Bulk carrier strikes another off Vancouver, damaging both ships
A bulk carrier struck another bulker that was anchored in Vancouver Harbor shortly after midnight on March 17, and Canadian authorities are trying to determine the cause.
The 751-foot Caravos Harmony was preparing to depart Vancouver with 21 crewmembers and a load of corn when it struck the 958-foot Pan Acacia at anchor near the city’s downtown. Pan Acacia was reportedly waiting to load coal.
Caravos Harmony, which sails under the Marshall Islands flag, sustained damage to its port-side bow structure in the allision. The Panama-flagged Pan Acacia reported a 6-foot gash on its starboard hull at its No. 4 cargo hold, according to Eric Collard, spokesman for the Transportation Safety Board of Canada (TSB).
Reports in local media suggested Caravos Harmony lost power before the incident, although that could not be confirmed. No one was injured and no pollution was reported. Weather conditions at the time of the incident were not available.
Caravos Harmony was operating with a pilot from the British Columbia Coast Pilots at the time of the allision, as required in compulsory pilotage waters including Vancouver Harbor, said Paul Devries, spokesman for the pilots group.
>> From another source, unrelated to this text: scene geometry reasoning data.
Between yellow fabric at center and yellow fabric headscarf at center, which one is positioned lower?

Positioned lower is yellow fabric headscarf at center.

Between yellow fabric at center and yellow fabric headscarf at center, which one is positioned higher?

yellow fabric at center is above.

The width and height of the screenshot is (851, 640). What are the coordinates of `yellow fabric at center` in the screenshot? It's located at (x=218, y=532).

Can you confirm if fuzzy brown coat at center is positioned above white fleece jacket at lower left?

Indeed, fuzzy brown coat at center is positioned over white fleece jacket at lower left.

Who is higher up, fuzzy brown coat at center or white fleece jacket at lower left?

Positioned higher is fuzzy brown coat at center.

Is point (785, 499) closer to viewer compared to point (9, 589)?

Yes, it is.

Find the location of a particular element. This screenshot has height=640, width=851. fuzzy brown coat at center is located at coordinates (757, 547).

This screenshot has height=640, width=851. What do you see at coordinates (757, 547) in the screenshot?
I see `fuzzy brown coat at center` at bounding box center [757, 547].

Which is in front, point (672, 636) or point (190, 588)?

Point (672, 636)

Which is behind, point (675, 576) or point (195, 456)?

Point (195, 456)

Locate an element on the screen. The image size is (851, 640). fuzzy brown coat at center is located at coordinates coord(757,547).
“We are working closely with TSB in their investigation to determine the cause of the incident,” he said in an email. Devries declined to share details about the incident, citing the ongoing federal inquiry.
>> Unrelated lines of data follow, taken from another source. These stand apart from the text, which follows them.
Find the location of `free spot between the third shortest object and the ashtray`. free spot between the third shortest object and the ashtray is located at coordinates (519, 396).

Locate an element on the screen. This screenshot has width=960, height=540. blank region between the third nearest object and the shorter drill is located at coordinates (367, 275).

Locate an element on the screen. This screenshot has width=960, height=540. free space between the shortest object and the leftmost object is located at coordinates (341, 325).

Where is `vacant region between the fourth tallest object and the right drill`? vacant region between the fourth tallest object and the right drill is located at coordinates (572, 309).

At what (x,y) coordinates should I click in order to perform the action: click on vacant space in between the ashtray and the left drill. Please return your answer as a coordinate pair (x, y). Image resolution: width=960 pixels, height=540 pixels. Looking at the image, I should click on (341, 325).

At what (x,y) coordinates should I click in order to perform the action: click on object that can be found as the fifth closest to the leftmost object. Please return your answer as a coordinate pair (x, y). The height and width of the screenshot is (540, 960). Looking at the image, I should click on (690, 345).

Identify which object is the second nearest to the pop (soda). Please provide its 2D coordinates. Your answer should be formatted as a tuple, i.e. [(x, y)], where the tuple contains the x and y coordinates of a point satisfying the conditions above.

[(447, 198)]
After the accident, Caravos Harmony sailed under its own power to a nearby anchorage. The 5,000-hp Seaspan Raven escorted the ship into position. Canadian authorities cleared Caravos Harmony to leave Vancouver on March 18, and AIS data indicates it left for Inchon, South Korea, later that night.
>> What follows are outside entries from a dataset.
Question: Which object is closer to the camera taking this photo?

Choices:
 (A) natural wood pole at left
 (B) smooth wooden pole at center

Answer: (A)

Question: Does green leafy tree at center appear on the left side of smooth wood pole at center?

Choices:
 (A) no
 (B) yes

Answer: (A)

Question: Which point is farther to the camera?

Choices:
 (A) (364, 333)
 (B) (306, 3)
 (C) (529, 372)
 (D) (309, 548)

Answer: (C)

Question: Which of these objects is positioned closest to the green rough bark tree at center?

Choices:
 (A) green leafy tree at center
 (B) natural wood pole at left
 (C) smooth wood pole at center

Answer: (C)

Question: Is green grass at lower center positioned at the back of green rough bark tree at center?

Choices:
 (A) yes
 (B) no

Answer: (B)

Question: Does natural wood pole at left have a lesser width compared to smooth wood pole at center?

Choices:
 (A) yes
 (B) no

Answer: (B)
The 81,631-dwt bulker was built in China in 2013 and is managed by Iason Hellenic Shipping Co. The company did not respond to an email seeking information about the incident.
Towboat hits object, sinks near mouth of Mississippi
Three mariners escaped from a towboat that reportedly struck an underwater object and partially sank near the mouth of the Mississippi River.
The 900-hp DeJeanne Maria was downbound in Pass a Loutre, La., pushing two empty dry cargo barges when it struck the undisclosed object at about 0200 on April 15, according to the U.S. Coast Guard. The three crewmembers stepped onto the good Samaritan vessel Supporter 1 and were not injured.
DeJeanne Maria partially sank on its starboard side while its port side remained above water. The towboat carried as much as 7,000 gallons of fuel oil, and authorities believe about 60 gallons entered the water. As of midday on April 15, the vessel was blocking the channel in Pass a Loutre.
The oil spill response company ES&H deployed boom around the vessel, and drone footage suggested no discharge of oil from the sunken vessel. There were no signs of oil on nearby shores, the Coast Guard said.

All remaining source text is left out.